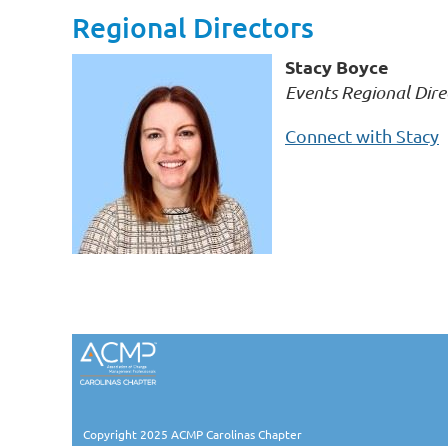
Regional Directors
Stacy Boyce
Events Regional Dire
Connect with Stacy
Copyright 2025 ACMP Carolinas Chapter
__________________________________________________
**Your task:** Which lines of the records above contain the word "Regional"? Copy each of them.

**Exercise result:**
Regional Directors
Events Regional Dire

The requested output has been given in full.